If this works the way you describe I do not think you should see a lot of small segments created even for 1 billion total documents. Do you know the document ID of a document that is heavily updated? If you have this I guess you could retrieve this from Elasticsearch using the get document API once per minute and verify that the _version field increments at a nice slow pace in line with the expected update frequency.

It is quite possible that frequent updates is not at all causing the issues you are describing, so it would be useful to rule that out if possible.
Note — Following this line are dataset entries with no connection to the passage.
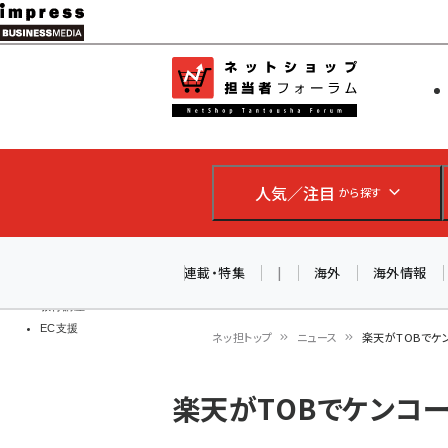
メ
イ
EC担当者
ネットショッ
ン
Web担当者
コ
製品導入
ン
企業IT
ソフト開発
テ
IoT・AI
人気／注目
から探す
ン
DCクラウド
研究・調査
ツ
エネルギー
に
連載・特集
|
海外
海外情報
ドローン
移
教育講座
EC支援
動
ネッ担トップ
ニュース
楽天がTOBでケ
パ
楽天がTOBでケンコ
ン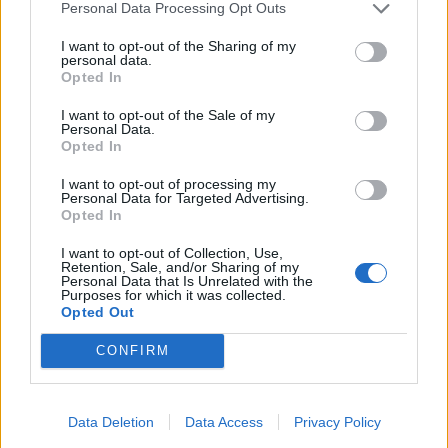
Personal Data Processing Opt Outs
Τεχνολογία
I want to opt-out of the Sharing of my
personal data.
Ελληνική τεχνολογία διακρίνεται
Opted In
παγκοσμίως: Το Brainfood Cloud κατακτά
I want to opt-out of the Sale of my
το Global Impact Award στο World Startup
Personal Data.
Opted In
Fest
I want to opt-out of processing my
30.06.26
Personal Data for Targeted Advertising.
Opted In
Επιλέχθηκε ανάμεσα σε χιλιάδες συμμετοχές ως μία από τις
I want to opt-out of Collection, Use,
μόλις πέντε startups παγκοσμίως που παρουσίασαν τη λύση
Retention, Sale, and/or Sharing of my
Personal Data that Is Unrelated with the
τους στην Κεντρική Σκηνή του We Make Future 2026, μίας
Purposes for which it was collected.
Opted Out
από τις μεγαλύτερες διεθνείς διο
CONFIRM
Data Deletion
Data Access
Privacy Policy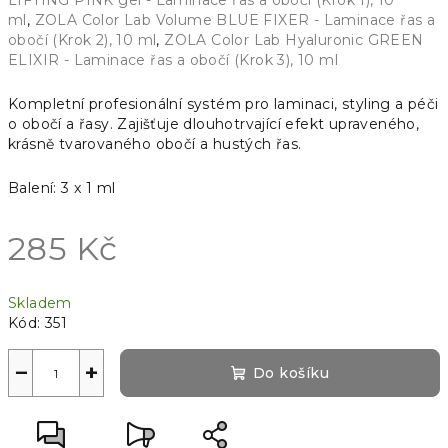
LIFTING PINK gel - Laminace řas a obočí (Krok 1), 10
ml
,
ZOLA Color Lab Volume BLUE FIXER - Laminace řas a
obočí (Krok 2), 10 ml
,
ZOLA Color Lab Hyaluronic GREEN
ELIXIR - Laminace řas a obočí (Krok 3), 10 ml
Kompletní profesionální systém pro laminaci, styling a péči
o obočí a řasy. Zajišťuje dlouhotrvající efekt upraveného,
krásně tvarovaného obočí a hustých řas.
Balení: 3 x 1 ml
285 Kč
Měrná
Skladem
cena:
Kód:
351
−
+
Do košíku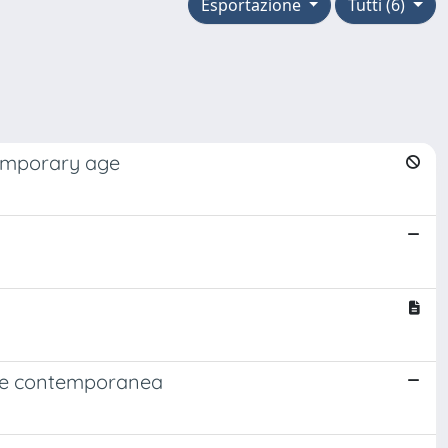
Esportazione
Tutti (6)
temporary age
na e contemporanea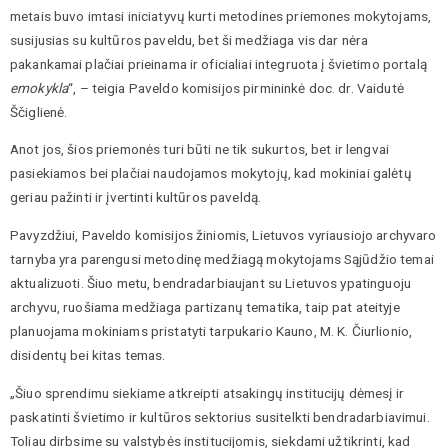
metais buvo imtasi iniciatyvų kurti metodines priemones mokytojams,
susijusias su kultūros paveldu, bet ši medžiaga vis dar nėra
pakankamai plačiai prieinama ir oficialiai integruota į švietimo portalą
emokykla
“, – teigia Paveldo komisijos pirmininkė doc. dr. Vaidutė
Ščiglienė.
Anot jos, šios priemonės turi būti ne tik sukurtos, bet ir lengvai
pasiekiamos bei plačiai naudojamos mokytojų, kad mokiniai galėtų
geriau pažinti ir įvertinti kultūros paveldą.
Pavyzdžiui, Paveldo komisijos žiniomis, Lietuvos vyriausiojo archyvaro
tarnyba yra parengusi metodinę medžiagą mokytojams Sąjūdžio temai
aktualizuoti. Šiuo metu, bendradarbiaujant su Lietuvos ypatinguoju
archyvu, ruošiama medžiaga partizanų tematika, taip pat ateityje
planuojama mokiniams pristatyti tarpukario Kauno, M. K. Čiurlionio,
disidentų bei kitas temas.
„Šiuo sprendimu siekiame atkreipti atsakingų institucijų dėmesį ir
paskatinti švietimo ir kultūros sektorius susitelkti bendradarbiavimui.
Toliau dirbsime su valstybės institucijomis, siekdami užtikrinti, kad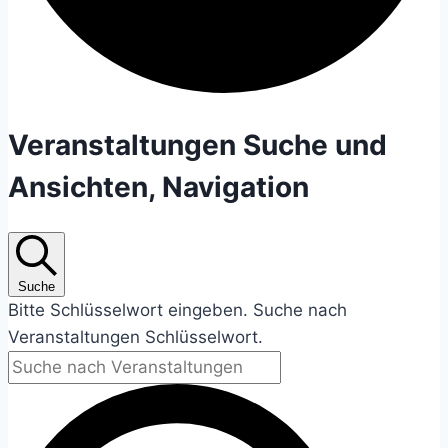
Veranstaltungen
Veranstaltungen Suche und
Ansichten, Navigation
Suche
Bitte Schlüsselwort eingeben. Suche nach
Veranstaltungen Schlüsselwort.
You may also use the cat segments API to check the size of the new segments generated.

Okay, I think I didn’t explain it quite well, let me walk you through the entire indexing process we use.

  1. We have 1 billion documents, and 99% of the requests we get are update requests; not many new documents are inserted.
  2. We have an initial topology which writes all these update requests at a document ID level to a redis system wherein the key is the document ID.
  3. While ingesting data to redis, we set the polling time as +30 seconds from the first time a document for a particular key was inserted, this means that if we get 20 update requests for the same document id, there will only be 1 key-value pair in redis with the polling time of 30 secoonds after the first update request came in.
  4. We have an apache storm topology where we can configure the parallel number of workers, and these pick the requests from the redis database. This topology then batches the result and sends a bulk update request to Elasticsearch.

This is the complete process, hope that clarifies things…let me know in case of any more additional details required :smiley: .

I would run the checks I mentioned in order to try to verify it is indeed working as intended.

Does this mean that you are only indexing in bursts every 30 seconds or so?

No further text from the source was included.